EAB Management Plan Highlights

a.    Action plan:   develop website, brochures, door hangers and training to educate public.  Update city code to include EAB as an invasive species, set up an abatement process for dead hazardous trees and sanitation on private property.   Provide funds for enforcement.


Staff Recommendation

The attached spreadsheet details cost estimates for three management options.

1)    Option #1 - The City hires three (3) additional full-time staff, and additional part-time staff to perform tree inventories, chemical treatments, tree removals and tree plantings, and public outreach associated with the EAB management plan. This plan allows us to move from our current 400 removals a year to 800 removals a year with City staff. Then allows for a three year surge using contracted tree companies to increase removals by an additional 200 tree per year in 2018-2020. This plan will also increase our tree planting from 650 per year to 1150 per year.  This plan will minimize the impact to the urban forest, with targeted removal of Ash trees and scheduled replacements with preferred species of trees in high visibility areas.

2)    Option #2 - The City hires one (1) additional full-time position to act as a contract manager. This person would oversee the program by performing public outreach  and hiring local tree contractors to perform all items included in option #1 (tree inventory, chemical treatments, tree removals, tree planting and forestry disposal services). This plan will also minimize the impact to the urban forest. However the cost is higher than option #1.

3)    Option #3 - The City hires a contract manager to coordinate the removal of dead Ash trees as they appear over the next 6-8 years. With little or no resources being allocated to treatment or replacement of these trees. This option is not recommended due its higher program cost, the depletion of the urban forest, the unpredictability of the pest population and increased public risk related to tree mortality.
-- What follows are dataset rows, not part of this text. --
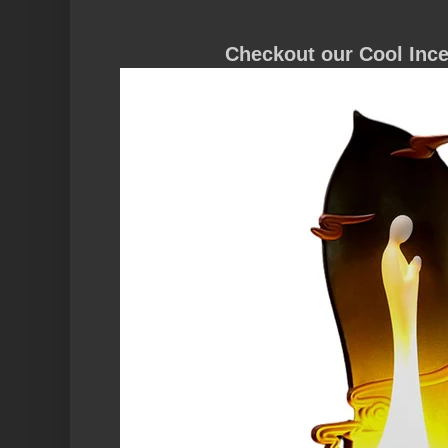
Checkout our
Cool Inc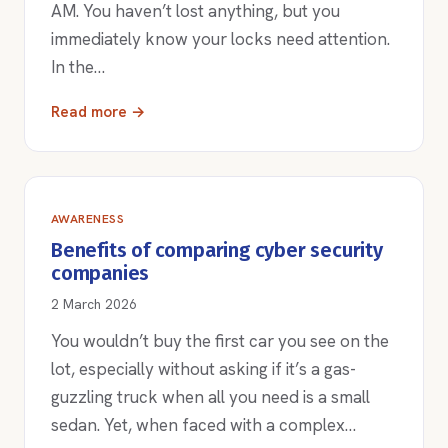
AM. You haven’t lost anything, but you
immediately know your locks need attention.
In the…
Read more →
AWARENESS
Benefits of comparing cyber security
companies
2 March 2026
You wouldn’t buy the first car you see on the
lot, especially without asking if it’s a gas-
guzzling truck when all you need is a small
sedan. Yet, when faced with a complex…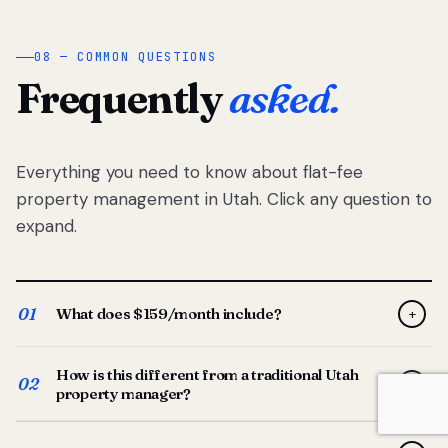
08 — COMMON QUESTIONS
Frequently
asked.
Everything you need to know about flat-fee
property management in Utah. Click any question to
expand.
01
What does $159/month include?
+
Full-service property management — tenant placement,
How is this different from a traditional Utah
screening, lease prep, rent collection, maintenance
02
+
property manager?
coordination, owner reporting, and dedicated support
from your Utah-based manager. One flat $159/month
Traditional Utah managers typically charge 8–12% of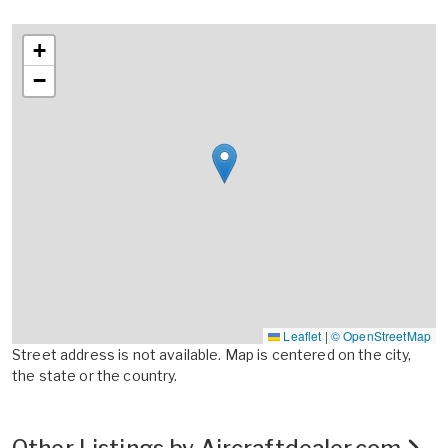
+
−
Leaflet
|
© OpenStreetMap
Street address is not available. Map is centered on the city,
the state or the country.
Other Listings by Aircraftdealer.com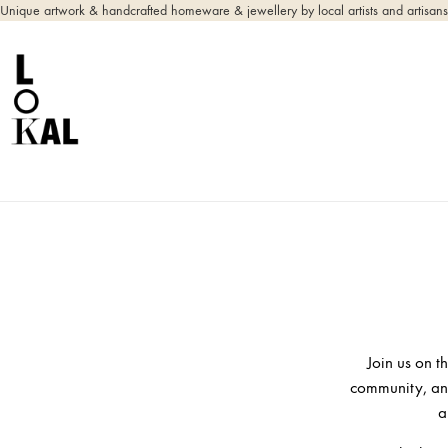
Unique artwork & handcrafted homeware & jewellery by local artists and artisans
Join us on t
community, and
a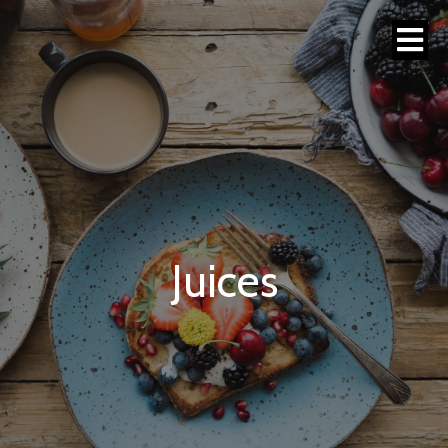
Juices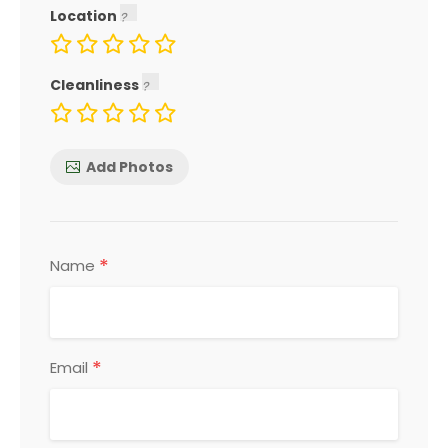
Location
Cleanliness
Add Photos
*
Name
*
Email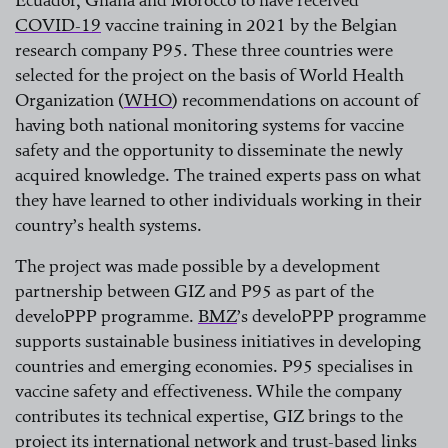
COVID-19
vaccine training in 2021 by the Belgian
research company P95. These three countries were
read more
selected for the project on the basis of World Health
Organization
(
WHO
)
recommendations on account of
having both national monitoring systems for vaccine
read more
safety and the opportunity to disseminate the newly
acquired knowledge. The trained experts pass on what
they have learned to other individuals working in their
country’s health systems.
The project was made possible by a development
partnership between GIZ and P95 as part of the
develoPPP programme.
BMZ
’s develoPPP programme
supports sustainable business initiatives in developing
read more
countries and emerging economies. P95 specialises in
vaccine safety and effectiveness. While the company
contributes its technical expertise, GIZ brings to the
project its international network and trust-based links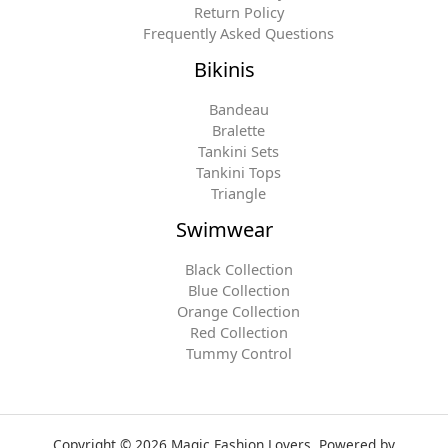
Return Policy
Frequently Asked Questions
Bikinis
Bandeau
Bralette
Tankini Sets
Tankini Tops
Triangle
Swimwear
Black Collection
Blue Collection
Orange Collection
Red Collection
Tummy Control
Copyright © 2026 Magic Fashion Lovers. Powered by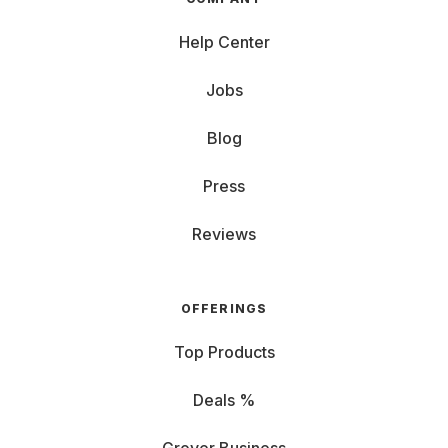
Help Center
Jobs
Blog
Press
Reviews
OFFERINGS
Top Products
Deals %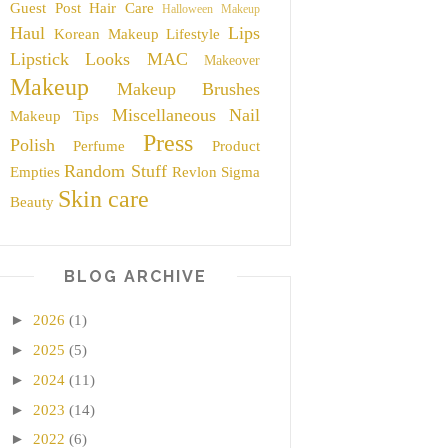
Guest Post
Hair Care
Halloween Makeup
Haul
Lips
Korean Makeup
Lifestyle
Lipstick
Looks
MAC
Makeover
Makeup
Makeup Brushes
Miscellaneous
Nail
Makeup Tips
Press
Polish
Perfume
Product
Random Stuff
Empties
Revlon
Sigma
Skin care
Beauty
BLOG ARCHIVE
►
2026
(1)
►
2025
(5)
►
2024
(11)
►
2023
(14)
►
2022
(6)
Staff recommends implementation, and funding, of Option #1 beginning in April of 2016.  Chemical treatments will need to begin this spring to prevent damage to high value tree. New staff will also begin removal and replacement of trees in June.  Eventually all ash trees will be removed and replaced, but we want this to happen in managed system over 8-10 years so that it will not impact the overall appearance of the City.



Funds were not allocated for this program in the 2016 Parks & Recreation Budget. The $238,540 needed to begin implementation of the Option #1 management plan for 2016 will need to come from unallocated reserves funds. A mid-year budget amendment would need to be made reallocating funds for this program. Future budget requests will be submitted through the Capital Improvement Plan and budget process to continue the program though the year 2023


Action Requested

Authorize the Parks & Recreation staff to implement Option #1 of the Emerald Ash Borer Management Plan and authorize additional expenditures from the Sales Tax Reserve Fund in the amount of $238,540 for 2016.